PROBLEM TO SOLVE
Search the data for the string "component" and gather each line it is in.
┌────────
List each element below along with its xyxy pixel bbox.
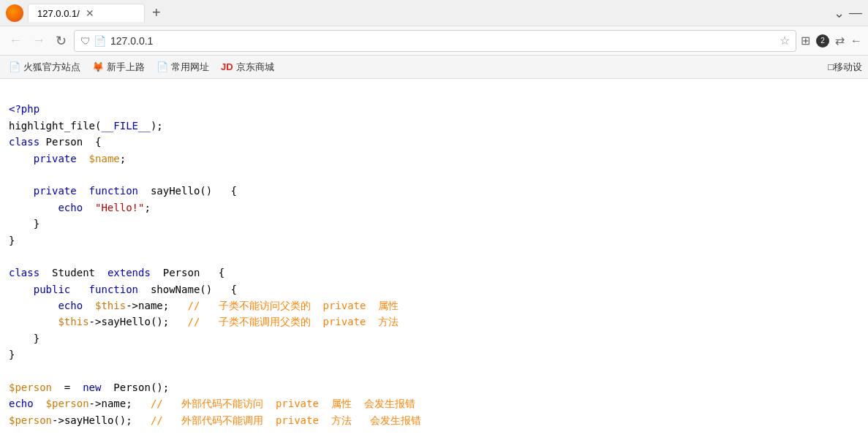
bookmark-star-icon[interactable]: ☆ <box>780 34 790 48</box>
bookmark-firefox[interactable]: 📄 火狐官方站点 <box>6 59 83 75</box>
minimize-button[interactable]: — <box>849 5 862 20</box>
history-back-icon[interactable]: ← <box>850 34 862 48</box>
bookmark-jd-label: 京东商城 <box>236 61 274 74</box>
firefox-logo <box>6 4 23 22</box>
tab-menu-button[interactable]: ⌄ <box>834 5 845 21</box>
bookmarks-bar: 📄 火狐官方站点 🦊 新手上路 📄 常用网址 JD 京东商城 □移动设 <box>0 56 868 79</box>
code-line1: highlight_file( <box>9 120 101 132</box>
bookmark-newbie-label: 新手上路 <box>107 61 145 74</box>
code-class-kw1: class <box>9 136 39 148</box>
bookmark-common-label: 常用网址 <box>171 61 209 74</box>
address-bar-icons: 🛡 📄 <box>80 35 106 47</box>
bookmark-firefox-label: 火狐官方站点 <box>23 61 80 74</box>
address-bar-right: ☆ <box>780 34 790 48</box>
code-display: <?php highlight_file(__FILE__); class Pe… <box>9 85 859 440</box>
bookmark-common[interactable]: 📄 常用网址 <box>154 59 212 75</box>
account-badge[interactable]: 2 <box>816 34 829 48</box>
bookmark-jd-icon: JD <box>221 61 233 72</box>
bookmark-newbie[interactable]: 🦊 新手上路 <box>89 59 148 75</box>
forward-button[interactable]: → <box>29 31 48 50</box>
bookmarks-mobile-btn[interactable]: □移动设 <box>828 61 862 74</box>
bookmark-newbie-icon: 🦊 <box>92 61 104 72</box>
active-tab[interactable]: 127.0.0.1/ ✕ <box>28 4 145 22</box>
page-icon: 📄 <box>94 35 106 47</box>
refresh-button[interactable]: ↻ <box>53 31 69 50</box>
address-text: 127.0.0.1 <box>110 35 775 47</box>
bookmark-jd[interactable]: JD 京东商城 <box>218 59 277 75</box>
shield-icon: 🛡 <box>80 35 91 47</box>
new-tab-button[interactable]: + <box>148 4 165 21</box>
tab-url: 127.0.0.1/ <box>37 8 80 19</box>
browser-titlebar: 127.0.0.1/ ✕ + ⌄ — <box>0 0 868 26</box>
bookmark-firefox-icon: 📄 <box>9 61 20 72</box>
extensions-icon[interactable]: ⊞ <box>801 34 810 48</box>
tab-close-button[interactable]: ✕ <box>86 7 94 19</box>
address-bar[interactable]: 🛡 📄 127.0.0.1 ☆ <box>74 30 796 52</box>
browser-navbar: ← → ↻ 🛡 📄 127.0.0.1 ☆ ⊞ 2 ⇄ ← <box>0 26 868 56</box>
tab-bar: 127.0.0.1/ ✕ + <box>28 4 426 22</box>
page-content: <?php highlight_file(__FILE__); class Pe… <box>0 79 868 440</box>
back-button[interactable]: ← <box>6 31 25 50</box>
php-open-tag: <?php <box>9 103 39 115</box>
toolbar-right: ⊞ 2 ⇄ ← <box>801 34 862 48</box>
sync-icon[interactable]: ⇄ <box>835 34 845 48</box>
bookmark-common-icon: 📄 <box>156 61 168 72</box>
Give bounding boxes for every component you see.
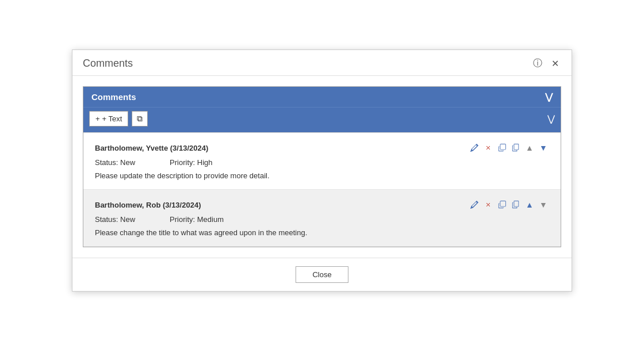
- comment-meta: Status: New Priority: Medium: [95, 215, 549, 224]
- comment-priority: Priority: Medium: [170, 215, 224, 224]
- toolbar-collapse-chevron[interactable]: ⋁: [547, 113, 555, 124]
- modal-body: Comments ⋁ + + Text ⧉ ⋁: [72, 76, 572, 258]
- copy-item-icon[interactable]: [496, 142, 508, 154]
- section-header: Comments ⋁: [83, 87, 561, 107]
- comment-actions: ▲ ▼: [469, 199, 549, 210]
- move-down-icon[interactable]: ▼: [538, 142, 549, 154]
- comment-item: Bartholomew, Yvette (3/13/2024): [83, 133, 561, 190]
- modal: Comments ⓘ ✕ Comments ⋁ + + Text: [72, 49, 572, 292]
- copy-item-icon[interactable]: [496, 199, 508, 210]
- delete-icon[interactable]: [482, 199, 494, 210]
- comment-status: Status: New: [95, 215, 135, 224]
- comment-priority: Priority: High: [170, 158, 212, 167]
- modal-footer: Close: [72, 258, 572, 291]
- copy-icon: ⧉: [137, 114, 143, 123]
- comment-top-row: Bartholomew, Yvette (3/13/2024): [95, 142, 549, 154]
- comment-actions: ▲ ▼: [469, 142, 549, 154]
- modal-header-icons: ⓘ ✕: [531, 57, 561, 70]
- section-panel: Comments ⋁ + + Text ⧉ ⋁: [83, 86, 561, 247]
- paste-item-icon[interactable]: [510, 142, 522, 154]
- comment-item: Bartholomew, Rob (3/13/2024): [83, 190, 561, 247]
- move-up-icon[interactable]: ▲: [524, 199, 535, 210]
- modal-title: Comments: [83, 58, 133, 70]
- section-collapse-chevron[interactable]: ⋁: [545, 91, 553, 102]
- edit-icon[interactable]: [469, 142, 480, 154]
- section-title: Comments: [91, 92, 136, 102]
- edit-icon[interactable]: [469, 199, 480, 210]
- comment-author: Bartholomew, Yvette (3/13/2024): [95, 144, 208, 152]
- comment-text: Please change the title to what was agre…: [95, 228, 549, 237]
- move-up-icon[interactable]: ▲: [524, 142, 535, 154]
- modal-header: Comments ⓘ ✕: [72, 50, 572, 76]
- toolbar-row: + + Text ⧉ ⋁: [83, 107, 561, 132]
- close-icon: ✕: [551, 58, 559, 69]
- comment-text: Please update the description to provide…: [95, 171, 549, 180]
- help-button[interactable]: ⓘ: [531, 57, 544, 70]
- comment-top-row: Bartholomew, Rob (3/13/2024): [95, 199, 549, 210]
- move-down-icon[interactable]: ▼: [538, 199, 549, 210]
- paste-item-icon[interactable]: [510, 199, 522, 210]
- close-button[interactable]: Close: [296, 266, 348, 283]
- add-text-button[interactable]: + + Text: [89, 111, 128, 127]
- comments-list: Bartholomew, Yvette (3/13/2024): [83, 132, 561, 247]
- copy-button[interactable]: ⧉: [132, 111, 148, 127]
- modal-close-button[interactable]: ✕: [549, 57, 561, 70]
- plus-icon: +: [95, 114, 100, 123]
- comment-status: Status: New: [95, 158, 135, 167]
- delete-icon[interactable]: [482, 142, 494, 154]
- add-text-label: + Text: [102, 114, 122, 123]
- help-icon: ⓘ: [533, 58, 542, 70]
- comment-meta: Status: New Priority: High: [95, 158, 549, 167]
- comment-author: Bartholomew, Rob (3/13/2024): [95, 201, 201, 209]
- toolbar-left: + + Text ⧉: [89, 111, 148, 127]
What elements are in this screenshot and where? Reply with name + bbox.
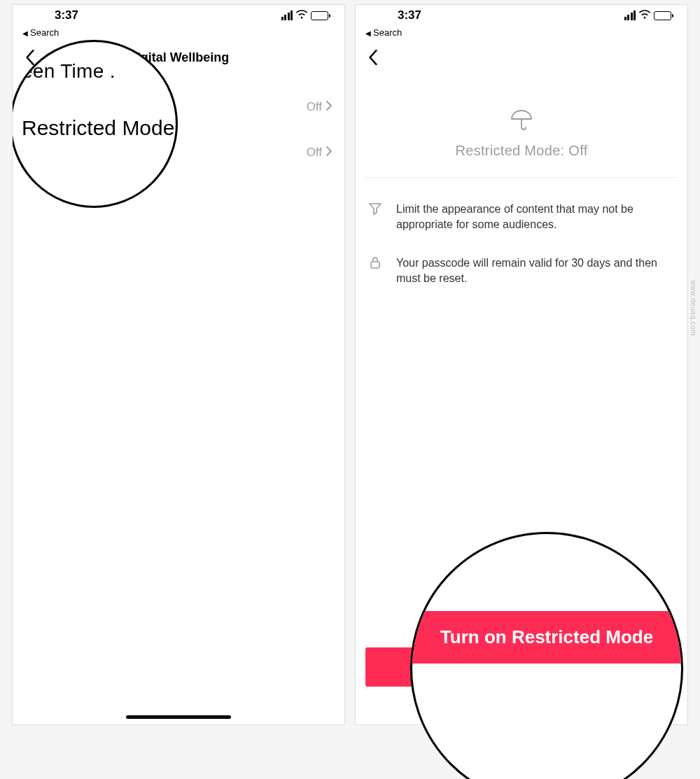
page-title: Digital Wellbeing	[13, 50, 344, 65]
wifi-icon	[638, 8, 651, 22]
setting-value: Off	[307, 146, 322, 160]
settings-list: Screen Time Management Off Restricted Mo…	[13, 88, 344, 171]
setting-label: Screen Time Management	[25, 99, 173, 114]
info-item-passcode: Your passcode will remain valid for 30 d…	[365, 248, 678, 302]
back-button[interactable]	[20, 47, 41, 68]
status-indicators	[281, 8, 331, 22]
info-text: Limit the appearance of content that may…	[396, 202, 675, 233]
back-button[interactable]	[363, 47, 384, 68]
setting-value: Off	[307, 100, 322, 114]
back-to-search[interactable]: Search	[356, 26, 687, 42]
hero-title: Restricted Mode: Off	[365, 143, 678, 159]
turn-on-restricted-mode-button[interactable]: Turn on Restricted Mode	[365, 647, 678, 687]
nav-header	[356, 42, 687, 73]
cellular-signal-icon	[624, 10, 636, 20]
setting-label: Restricted Mode	[25, 145, 117, 160]
phone-screen-restricted-mode: 3:37 Search	[355, 4, 688, 725]
setting-screen-time-management[interactable]: Screen Time Management Off	[13, 88, 344, 125]
status-indicators	[624, 8, 674, 22]
chevron-left-icon	[368, 50, 378, 65]
home-indicator[interactable]	[126, 715, 231, 719]
info-list: Limit the appearance of content that may…	[356, 178, 687, 302]
setting-restricted-mode[interactable]: Restricted Mode Off	[13, 134, 344, 171]
hero-section: Restricted Mode: Off	[365, 73, 678, 178]
filter-icon	[368, 202, 385, 233]
status-bar: 3:37	[356, 5, 687, 26]
watermark: www.deuaq.com	[690, 280, 697, 336]
chevron-left-icon	[25, 50, 35, 65]
status-time: 3:37	[370, 8, 421, 22]
lock-icon	[368, 255, 385, 287]
battery-icon	[654, 11, 673, 20]
status-time: 3:37	[27, 8, 78, 22]
nav-header: Digital Wellbeing	[13, 42, 344, 73]
cellular-signal-icon	[281, 10, 293, 20]
wifi-icon	[295, 8, 308, 22]
status-bar: 3:37	[13, 5, 344, 26]
phone-screen-digital-wellbeing: 3:37 Search Digital Wellbeing	[12, 4, 345, 725]
chevron-right-icon	[326, 146, 332, 160]
chevron-right-icon	[326, 100, 332, 114]
battery-icon	[311, 11, 330, 20]
button-label: Turn on Restricted Mode	[444, 659, 599, 674]
svg-rect-0	[371, 262, 379, 268]
back-to-search[interactable]: Search	[13, 26, 344, 42]
info-item-filter: Limit the appearance of content that may…	[365, 195, 678, 248]
home-indicator[interactable]	[469, 715, 574, 719]
umbrella-icon	[365, 108, 678, 134]
info-text: Your passcode will remain valid for 30 d…	[396, 255, 675, 287]
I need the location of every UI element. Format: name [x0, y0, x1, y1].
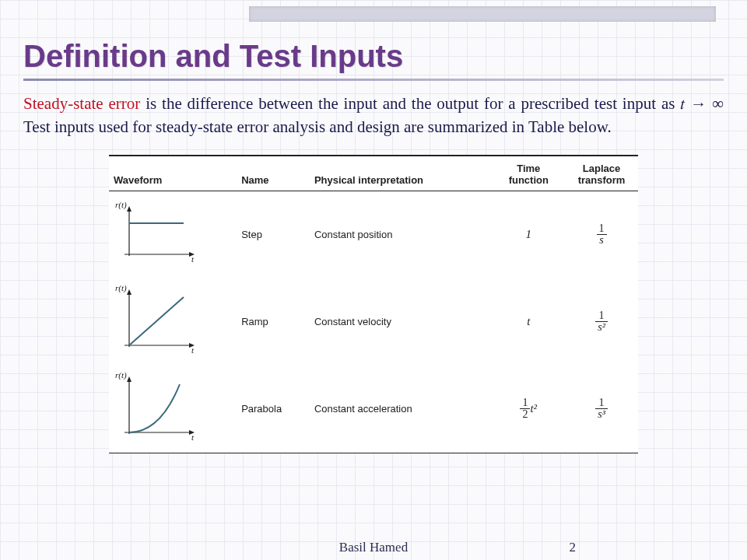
footer-author: Basil Hamed [0, 540, 747, 555]
table-row: r(t) t Ramp Constant velocity t [109, 278, 638, 366]
svg-marker-16 [127, 376, 132, 382]
table-row: r(t) t Step Constant position 1 [109, 191, 638, 278]
svg-line-12 [129, 297, 184, 345]
row-time-fn: t [527, 315, 530, 327]
col-time-function: Time function [492, 156, 565, 191]
svg-marker-2 [127, 206, 132, 212]
page-number: 2 [570, 540, 577, 555]
body-paragraph: Steady-state error is the difference bet… [23, 92, 724, 139]
svg-marker-9 [127, 289, 132, 295]
col-name: Name [237, 156, 310, 191]
svg-text:r(t): r(t) [115, 283, 127, 293]
row-interpretation: Constant position [310, 191, 492, 278]
svg-text:r(t): r(t) [115, 200, 127, 210]
waveform-parabola-icon: r(t) t [114, 370, 199, 448]
header-accent-bar [249, 6, 716, 22]
row-interpretation: Constant acceleration [310, 366, 492, 453]
term-highlight: Steady-state error [23, 94, 140, 113]
row-time-fn: 1 2 [520, 397, 530, 421]
waveform-step-icon: r(t) t [114, 196, 199, 274]
row-laplace: 1 s³ [595, 397, 608, 421]
title-underline [23, 79, 724, 81]
row-laplace: 1 s² [595, 310, 608, 334]
test-inputs-table: Waveform Name Physical interpretation Ti… [109, 155, 638, 453]
table-row: r(t) t Parabola Constant acceleration [109, 366, 638, 453]
slide-content: Definition and Test Inputs Steady-state … [23, 39, 724, 544]
svg-text:r(t): r(t) [115, 370, 127, 380]
col-interpretation: Physical interpretation [310, 156, 492, 191]
row-time-fn: 1 [526, 228, 532, 240]
row-name: Ramp [237, 278, 310, 366]
col-laplace: Laplace transform [565, 156, 638, 191]
row-name: Parabola [237, 366, 310, 453]
svg-text:t: t [191, 432, 195, 442]
slide-title: Definition and Test Inputs [23, 39, 724, 74]
svg-text:t: t [191, 254, 195, 264]
row-interpretation: Constant velocity [310, 278, 492, 366]
waveform-ramp-icon: r(t) t [114, 283, 199, 361]
row-name: Step [237, 191, 310, 278]
col-waveform: Waveform [109, 156, 237, 191]
row-laplace: 1 s [597, 223, 607, 247]
svg-text:t: t [191, 345, 195, 355]
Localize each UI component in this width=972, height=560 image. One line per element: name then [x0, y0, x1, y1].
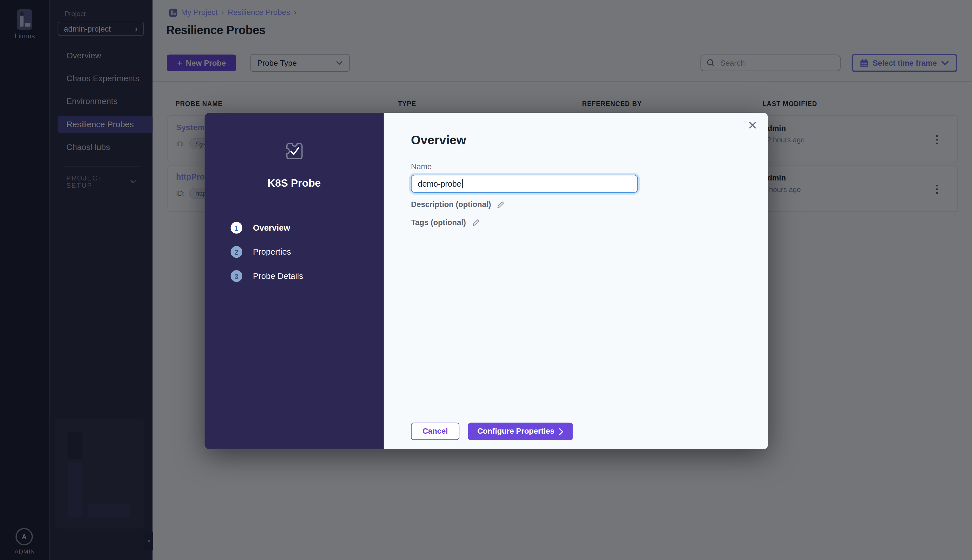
- modal-body: Overview Name demo-probe Description (op…: [383, 113, 768, 449]
- configure-properties-label: Configure Properties: [477, 427, 554, 436]
- modal-title: Overview: [411, 133, 466, 148]
- step-properties[interactable]: 2 Properties: [231, 240, 303, 264]
- pencil-icon[interactable]: [472, 218, 480, 227]
- tags-label: Tags (optional): [411, 218, 466, 227]
- tags-row: Tags (optional): [411, 218, 480, 227]
- description-label: Description (optional): [411, 200, 491, 209]
- text-caret: [462, 179, 463, 188]
- step-label: Overview: [253, 223, 290, 232]
- step-number: 2: [231, 246, 243, 258]
- wizard-steps: 1 Overview 2 Properties 3 Probe Details: [231, 216, 303, 288]
- close-icon[interactable]: [747, 120, 758, 131]
- name-value: demo-probe: [418, 179, 461, 188]
- description-row: Description (optional): [411, 200, 505, 209]
- configure-properties-button[interactable]: Configure Properties: [468, 423, 573, 440]
- litmus-app: Litmus A ADMIN Project admin-project › O…: [0, 0, 972, 560]
- step-label: Properties: [253, 247, 291, 257]
- name-input[interactable]: demo-probe: [411, 175, 638, 193]
- step-number: 3: [231, 270, 243, 282]
- create-probe-modal: K8S Probe 1 Overview 2 Properties 3 Prob…: [205, 113, 768, 449]
- chevron-right-icon: [559, 428, 564, 435]
- step-number: 1: [231, 222, 243, 234]
- step-overview[interactable]: 1 Overview: [231, 216, 303, 240]
- puzzle-check-icon: [283, 141, 305, 162]
- modal-left-panel: K8S Probe 1 Overview 2 Properties 3 Prob…: [205, 113, 383, 449]
- step-probe-details[interactable]: 3 Probe Details: [231, 264, 303, 288]
- step-label: Probe Details: [253, 272, 303, 281]
- cancel-button[interactable]: Cancel: [411, 423, 459, 440]
- modal-footer: Cancel Configure Properties: [411, 423, 573, 440]
- probe-type-title: K8S Probe: [205, 177, 383, 190]
- pencil-icon[interactable]: [497, 200, 505, 209]
- name-label: Name: [411, 162, 432, 171]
└────────
TASK SOLUTION
Give bounding boxes for every component you see.
Localize each UI component in this width=972, height=560 image. One line per element: name then [x0, y0, x1, y1].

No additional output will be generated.